Dass der Versuch trotzdem immer wieder lohnt, hat vor einem Jahr Derry Scherhant bewiesen. Nachdem Scherhant in der Jugend vornehmlich für unterklassige Berliner Klubs gespielt hatte und der Profifußball für ihn unerreichbar weit weg zu sein schien, hat er 2022 in der Sommervorbereitung den damaligen Trainer Sandro Schwarz und den damaligen Sportchef Fredi Bobic nachhaltig beeindruckt. Gerüchteweise soll der 20-Jährige inzwischen sogar das Interesse von Newcastle United aus der Premier League geweckt haben.
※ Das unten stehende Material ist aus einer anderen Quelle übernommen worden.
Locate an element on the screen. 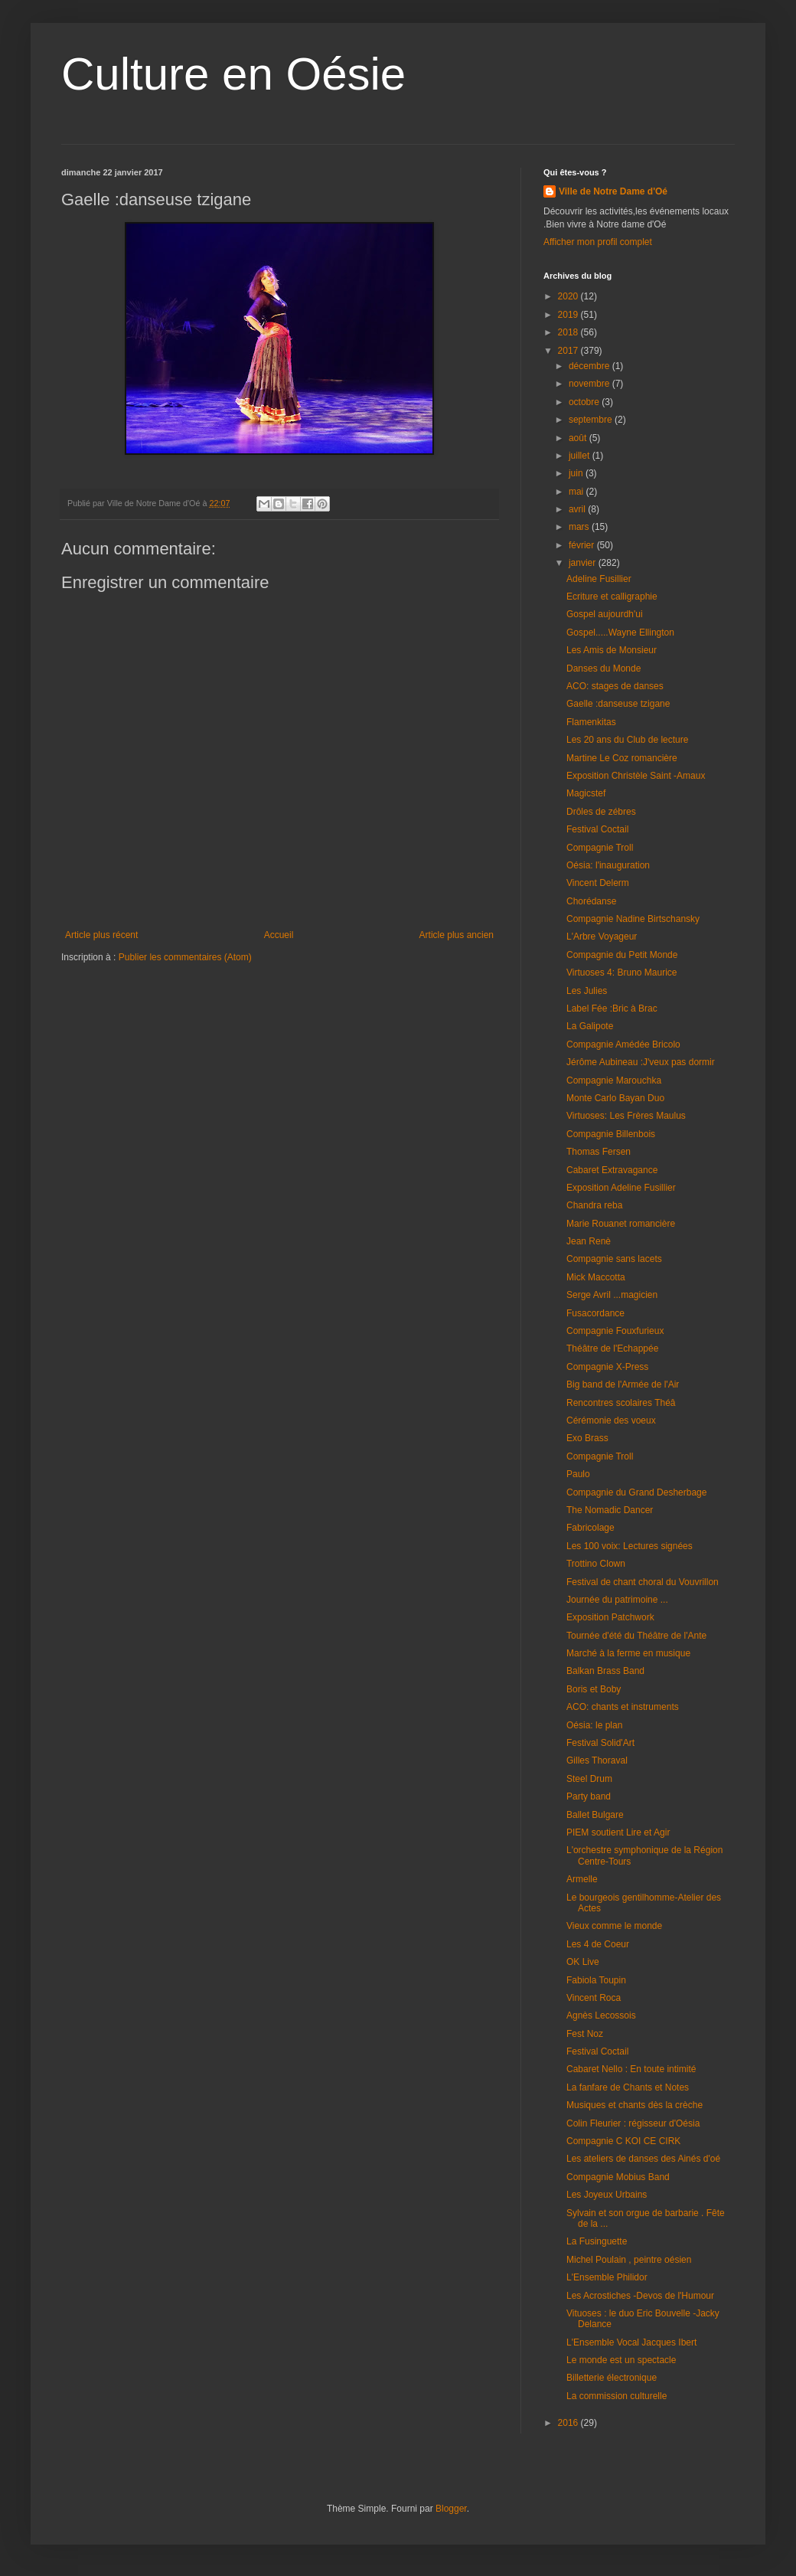 The image size is (796, 2576). L'Ensemble Vocal Jacques Ibert is located at coordinates (631, 2342).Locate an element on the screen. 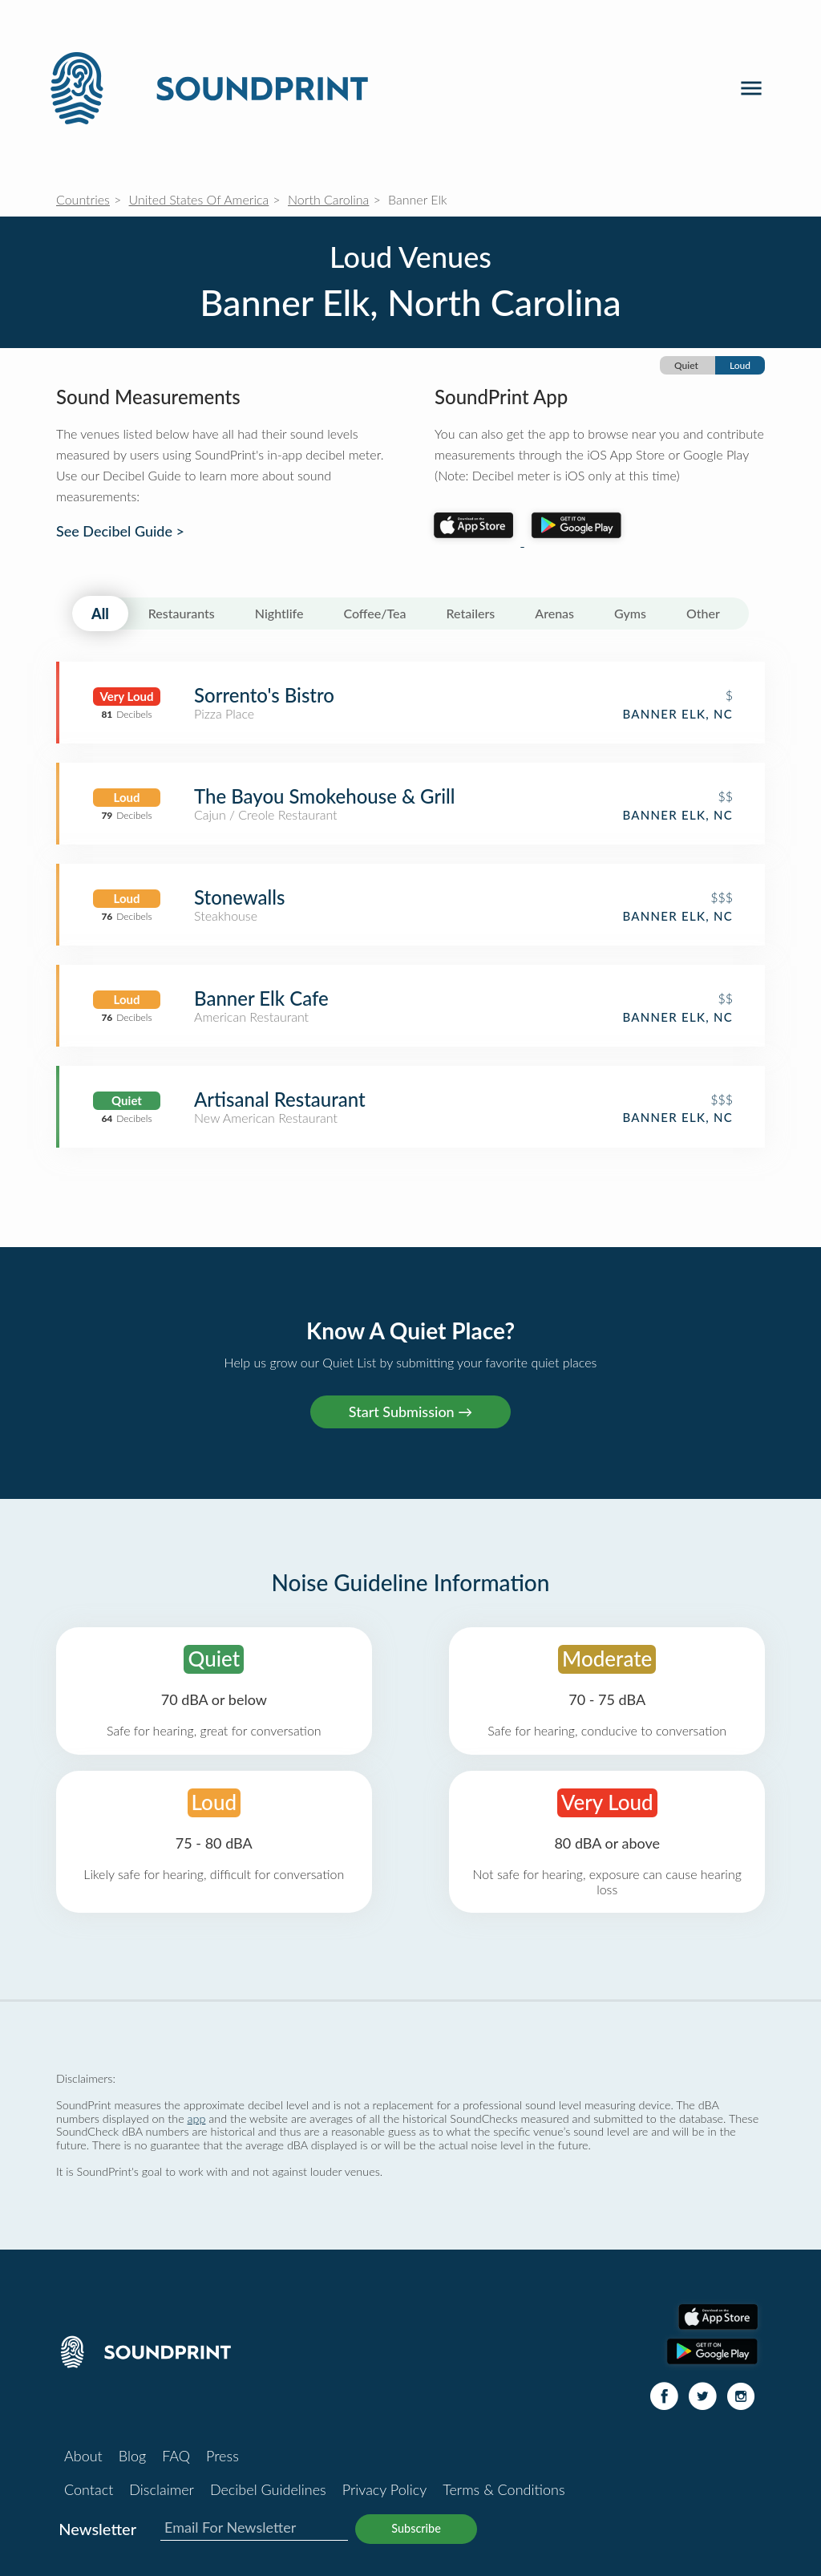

Vielleicht haben es Herthas Talente in der neuen Saison tatsächlich etwas einfacher als in den Jahren zuvor. Der Sprung von der viertklassigen Regionalliga in die Zweite Liga ist nicht ganz so groß. Hinzu kommt, dass sich Hertha viele teure Spieler erst einmal nicht mehr leisten kann. „Wir haben im Nachwuchs noch einige Talente“, sagt Herthas Cheftrainer. Bence Dardai gehöre dazu, 17 Jahre alt, gerade mit der deutschen U 17 Europameister geworden und der jüngste seiner drei Söhne. Aber das sei egal.

In Herthas vorerst letztem Erstligaspiel Ende Mai gab es schon eine Ahnung davon, wie es in Zukunft idealerweise einmal aussehen könnte. Sechs Spieler aus dem eigenen Nachwuchs kamen beim 2:1-Sieg gegen den VfL Wolfsburg für Hertha zum Einsatz. „Nicht umsonst habe ich die reingeschmissen“, sagte Dardai. Nach dem Spiel hätten ihm viele ältere Spieler gesagt: „Das hat Spaß gemacht mit den Jungs. Die laufen, sind diszipliniert, wollen und schonen sich nicht.“

Beste Voraussetzungen, um auch für die Strapazen einer Saisonvorbereitung gewappnet zu sein.